Painting With The Girls 361
December 26, 2016
Day 361 (5 days to go)
All Humans are Creative
I was taken aback, studying art history, when I came across a National Geographic article about ancient art from approximately 39,000 years ago. A long time ago, humans were not just hunting and gathering. They were already expressing themselves, their love, their fears and their spirituality, as they painted in caves. In his book, La Prehistoire du Cinema, filmmaker and archeologist Marc Azéma argues that these ancient artists were interposing images in cave walls, so that with the flickering of the fire, images would look as if they were animated.
For all documented history of civilization, art has played its part as being merely decoration, then information and later just joy and entertainment. Our civilization is now based on a culture that consumes and obsesses over what is new and entertaining. We are curious about things that make our lives better, and we also seek the adventure of finding what makes our hearts lighter and keep our minds in a permanent state of wonder.
Today we see so many people searching for that creative outlet. At any given age, you might find people attempting to paint, quilt, dance or sculpt, even when time is limited. Creativity comes in endless forms and can become life’s calling or an activity for coping with life’s challenges.
Grandma Moses took up painting because her eyes gave out, and she could no longer sew and embroider. She decided that she was either going to start raising chickens or she was going to start painting. Grandma Moses is just a great example that so-called genius is not necessarily of the utmost importance when someone just wants to be creative.

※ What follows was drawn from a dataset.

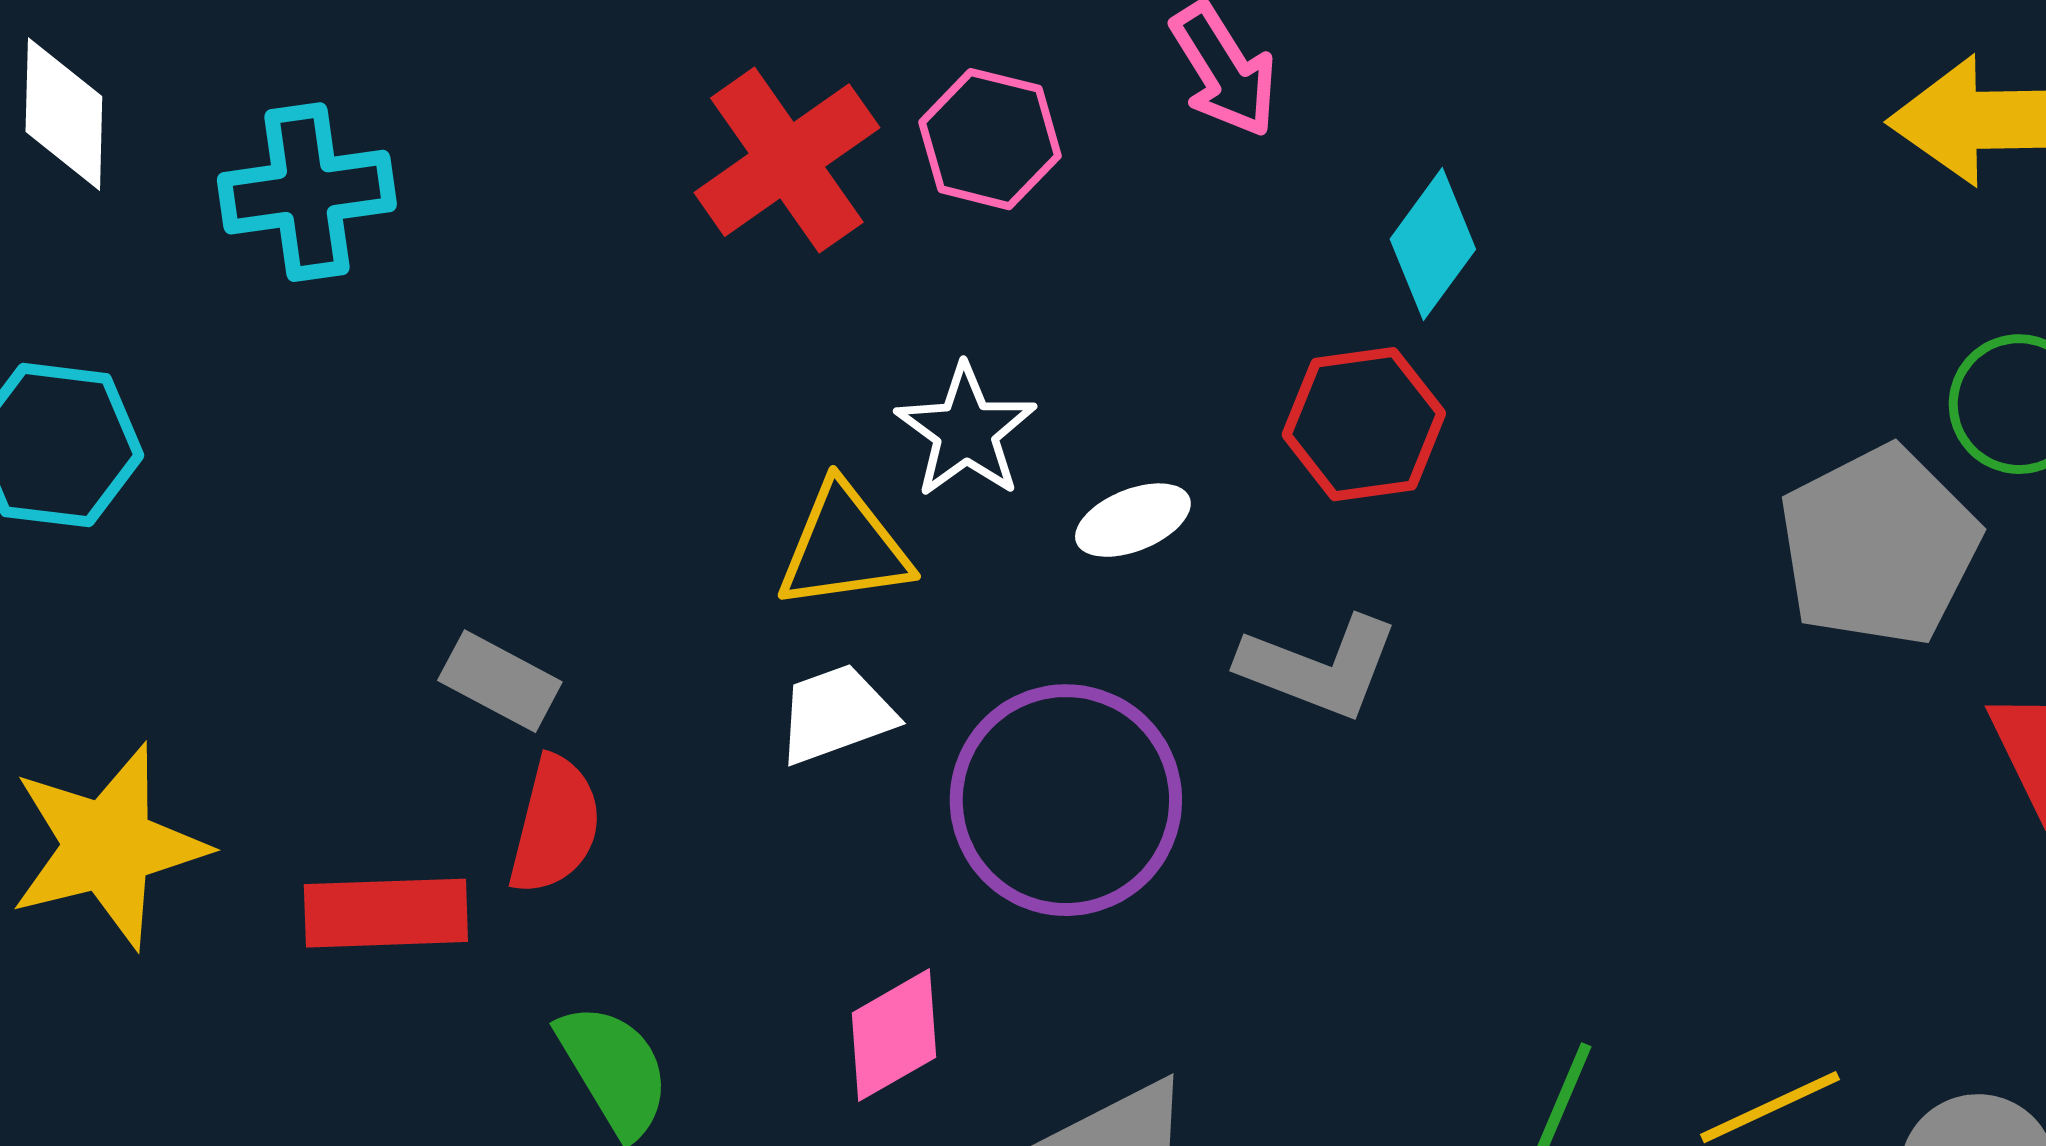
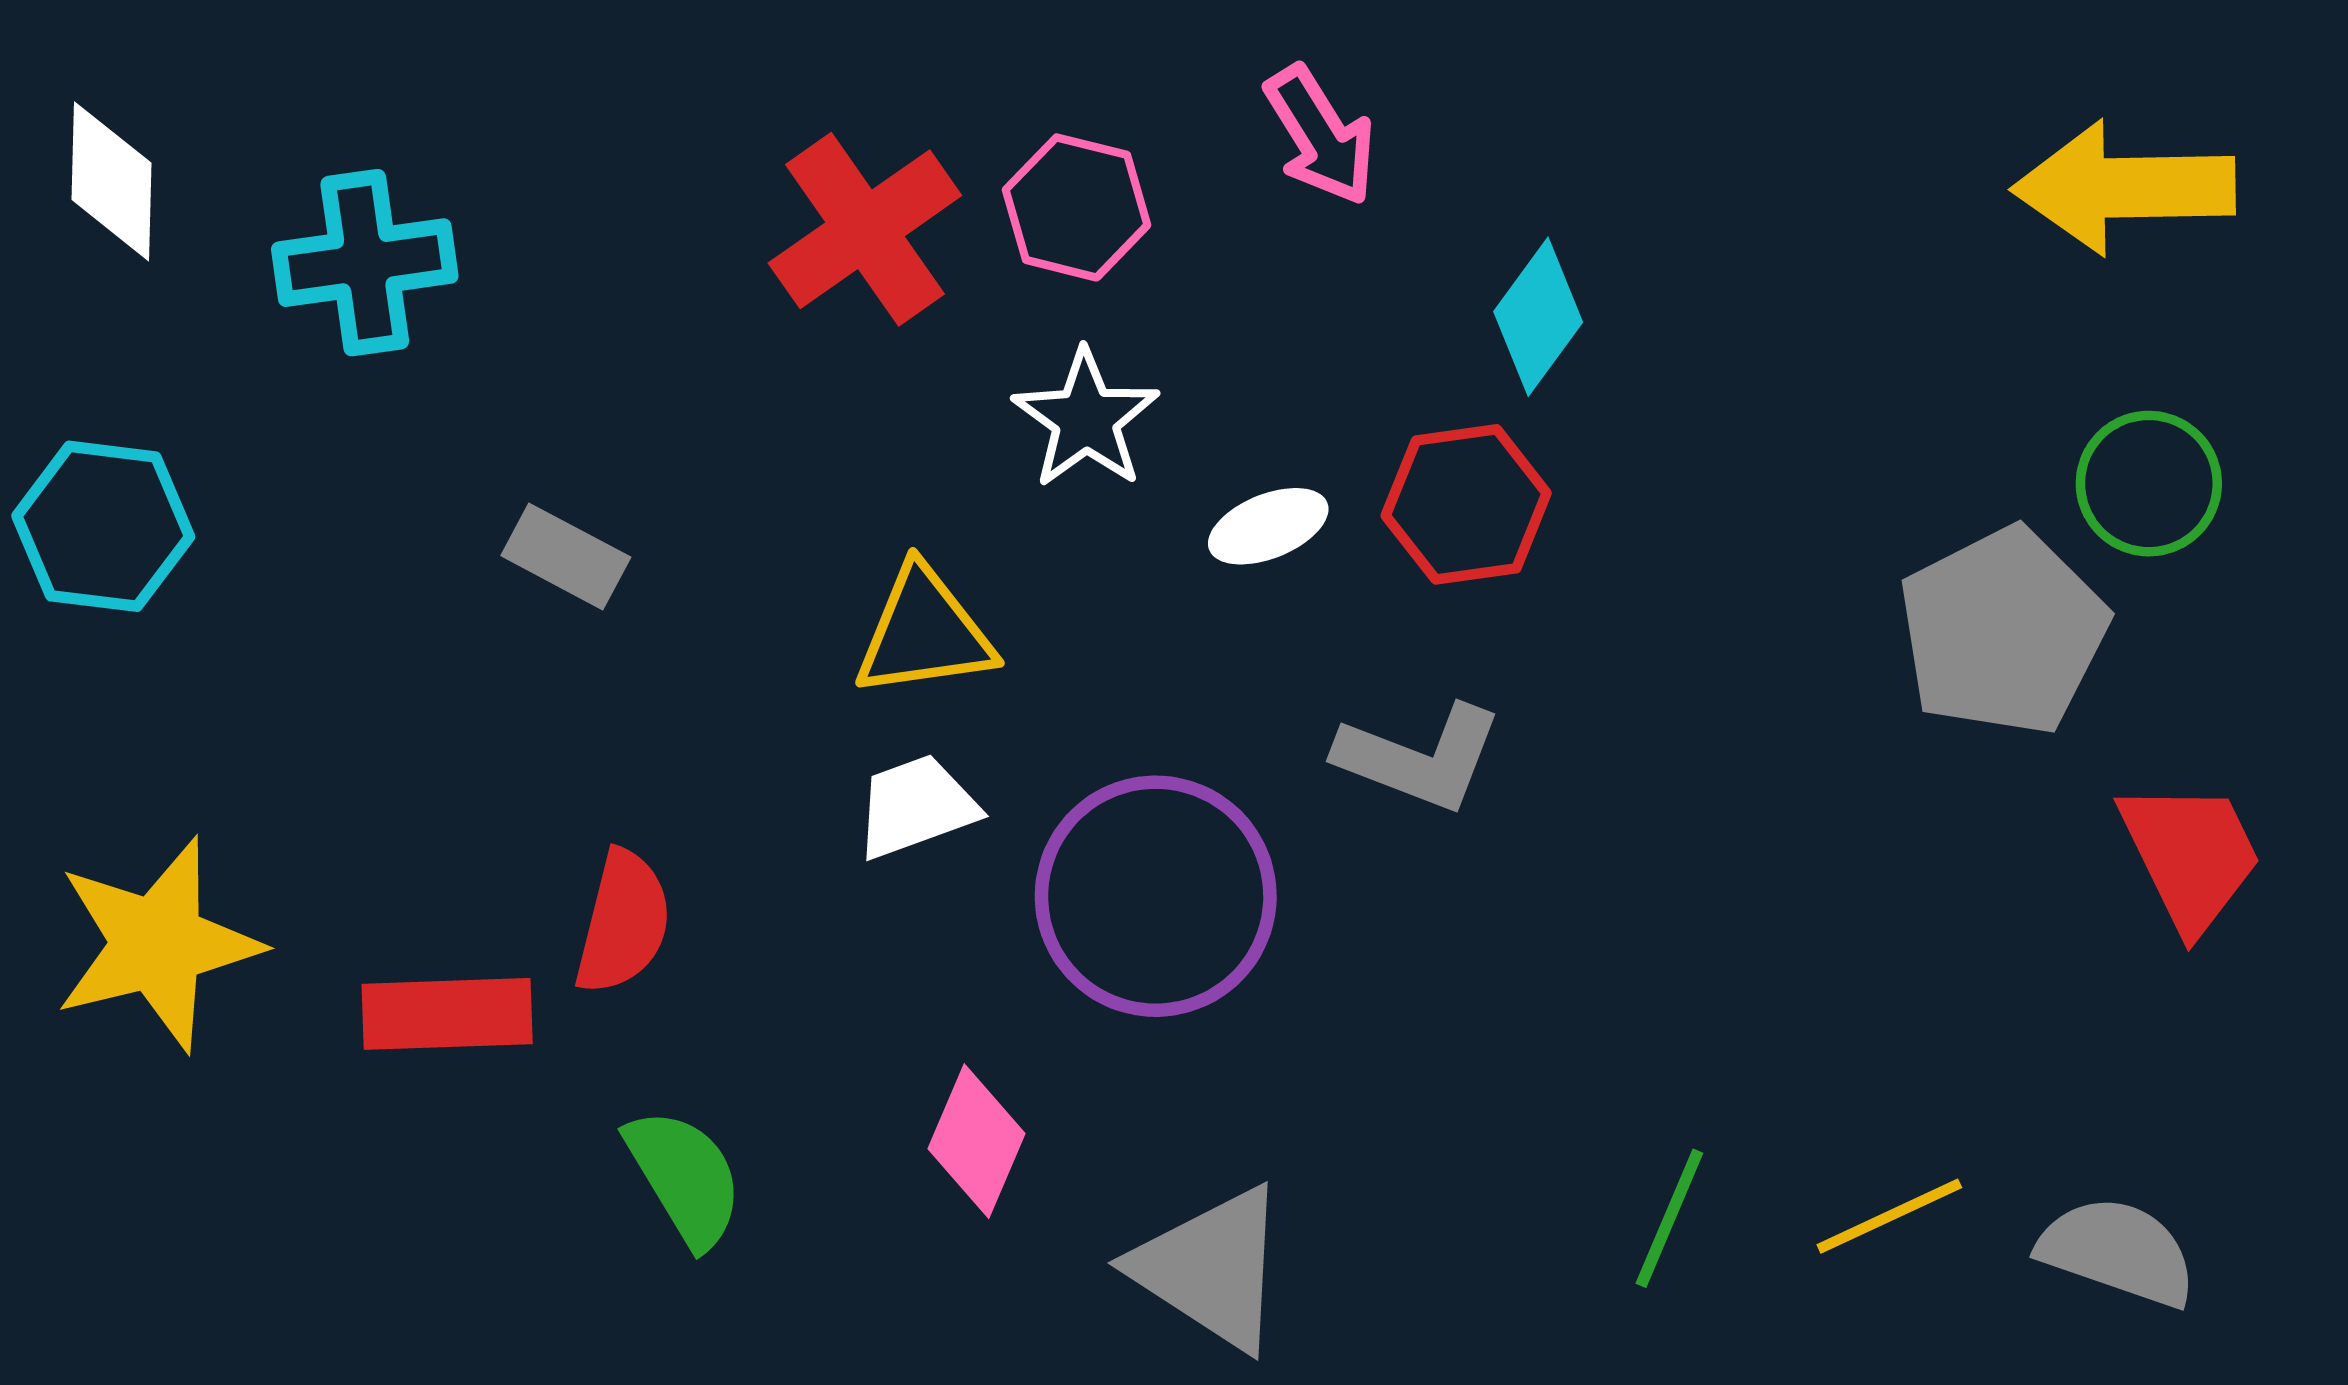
white star: (966, 431) -> (1086, 419), moved
white ellipse: (1133, 520) -> (1268, 526), moved
gray rectangle: (500, 681) -> (566, 556), moved
pink diamond: (894, 1035) -> (976, 1141), turned -37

Today, we are surrounded by art from the past, images of every single creative possibility and the sense that there is no more room for anything else to be created. We all feel numbed by the constant bombardment of images in social media and the media in general. But we continue to create and enjoy creating.
The pure act of creation is really something worth discussing, and many books do.
Most recently, Big Magic by Elizabeth Gilbert, covers the act of finding your ideas and how as humans we are vessels for this divine sacred privilege of being creative.
Creativity is what separates us from just being survivors on Earth. It lets us enjoy walking through this life, solving problems and making this planet better for others and us.
Being at my own studio made me realize my own limitations and expectations about creativity. In my research about famous female painters I was not surprised to find they all had similar obstacles like we do today. Although art historians do not focus on domestic affairs and raising children or building gardens, most of these artists faced challenges they wrote or shared with family and friends through letters or journals.
Artemisia Gentileschi was a painter in the early 17th century, when women did not participate in men’s society. She managed to make a living and raise three children. Berthe Morisot lived at a time when women could never go anywhere without an escort or even enter a café without having their reputation endangered. Nonetheless, she succeeded at being the only women in the founders, group of The Impressionistic movement.
Mary Cassat is another example of overcoming the great influence and pressure of family. She continued to find ways to work after her wealthy father discontinued providing financial support, because he did not want his daughter to be a painter.
Just like today, all of them were confronted with practical problems such as time, family, money and sanity. These are all obstacles, which unless solved, can hurt or divert us away from our creative path.
I experienced all of these obstacles in just nine months.